KODI (Jared Cullum)

Je viens de lire « Kodi » et j’ai vraiment adoré.
D’un point de vue graphique, c’est vraiment splendide, le travail de Jared Cullum sur les lumières est vraiment remarquable. Bravo à KI pour le format de l’ouvrage qui met vraiment en avant les détails des aquarelles.

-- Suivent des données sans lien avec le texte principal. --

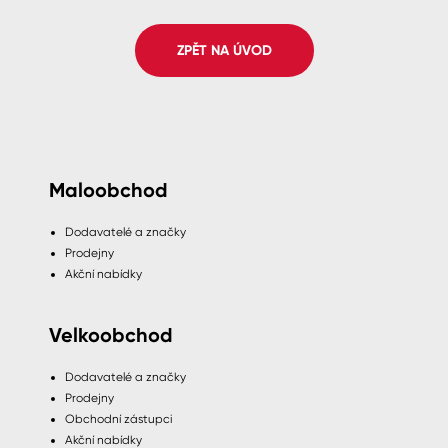
Spreje
ZPĚT NA ÚVOD
Ředidla, tužidla, čističe, technické
kapaliny
Maloobchod
Dodavatelé a značky
Prodejny
Akční nabídky
Velkoobchod
Dodavatelé a značky
Prodejny
Obchodní zástupci
Akční nabídky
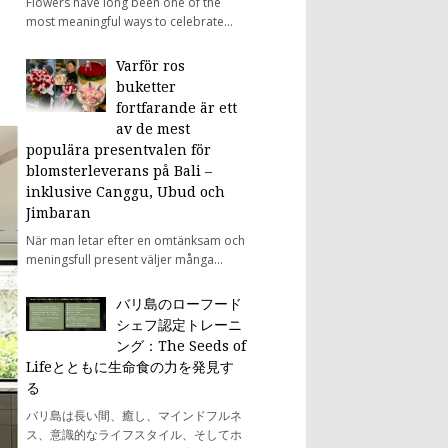
Flowers have long been one of the
most meaningful ways to celebrate...
Varför ros
buketter
fortfarande är ett
av de mest
populära presentvalen för
blomsterleverans på Bali –
inklusive Canggu, Ubud och
Jimbaran
När man letar efter en omtänksam och
meningsfull present väljer många...
バリ島のローフード
シェフ認定トレーニ
ング：The Seeds of
Lifeとともに生命食の力を発見す
る
バリ島は長い間、癒し、マインドフルネ
ス、意識的なライフスタイル、そしてホ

Et j’ai vraiment flashé sur la page la plus abstraite de l’ouvrage, celle du bateau englouti par une vague au moment du naufrage (page 89). C’est d’une puissance !
En ce qui concerne l’histoire, on est vraiment dans le conte et c’est parfait pour les plus jeunes (ma fille de 13 ans fait un rejet par contre).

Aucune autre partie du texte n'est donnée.